Sam just tells him that part of their beauty lay in the brevity of them.

That explanation didn't satisfy Bumblebee in the least.

Sam brings the covers up under his chin, and, for some reason, he thinks about certain things.

How Ironhide would comment, almost every day, how much Annabelle was changing and growing, even after Sarah had laughed gently and told him, "Babies can't stay babies forever."

How Jazz would complain about the abruptness of a song, saying, "I was just getting into the rhythm!" while Mikaela would, time and time again, lightly remark, "About time that awful song was finished," before showing him where to find the song on the Internet.

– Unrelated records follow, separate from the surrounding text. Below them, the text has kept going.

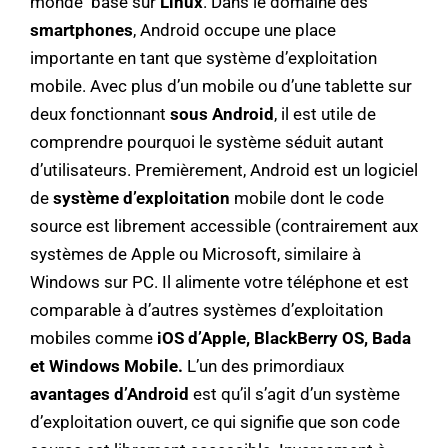
monde basé sur
Linux
.
Dans le domaine des
smartphones
, Android occupe une place
importante en tant que système d’exploitation
mobile. Avec plus d’un mobile ou d’une tablette sur
deux fonctionnant
sous Android
, il est utile de
comprendre pourquoi le système séduit autant
d’utilisateurs. Premièrement, Android est un logiciel
de
système d’exploitation
mobile dont le code
source est librement accessible (contrairement aux
systèmes de Apple ou Microsoft, similaire à
Windows sur PC. Il alimente votre téléphone et est
comparable à d’autres systèmes d’exploitation
mobiles comme
iOS d’Apple, BlackBerry OS, Bada
et Windows Mobile.
L’un des primordiaux
avantages d’Android
est qu’il s’agit d’un système
d’exploitation ouvert, ce qui signifie que son code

How it was inevitable that Ratchet would, at some point during the evening, grumble at the lack of daylight, one time even saying that the Earth should have no right to rotate so quickly. Then Maggie would poke fun at his "science" and then help him with the lighting so that he could finish his work.

How Optimus would glance upwards into the sky, surprised, and then say, "Winter already?" Glen and Will and Epps would sneak behind his back, and then, when they were sure he wasn't aware of them, threw snowballs at him.

How Bumblebee would—if it wasn't a school night and if Sam wasn't sick or anything and if his parents let Sam stay up late that night—beg Sam to stay awake, for just a little while longer, until it was well into the wee hours of the morning and, try as he might, Sam just couldn't fight off sleep anymore.

Sam chalks it up to an Autobot thing. After all, by the end of the day the Autobots are nigh immortal, and are probably shocked at the rate of change around them. Sam thinks that, since the Autobots last forever, they probably assume that the rest of the universe will follow suit.

An uncomfortable feeling comes to him, lying heavily on his chest. He shakes his head.

It's late. He should turn in. He'll think about it tomorrow.

Sam shrugs, turns out the lamp light, dives deeper in his covers, breathes in the darkness, and, under the watchful gaze of his guardian, falls to sleep.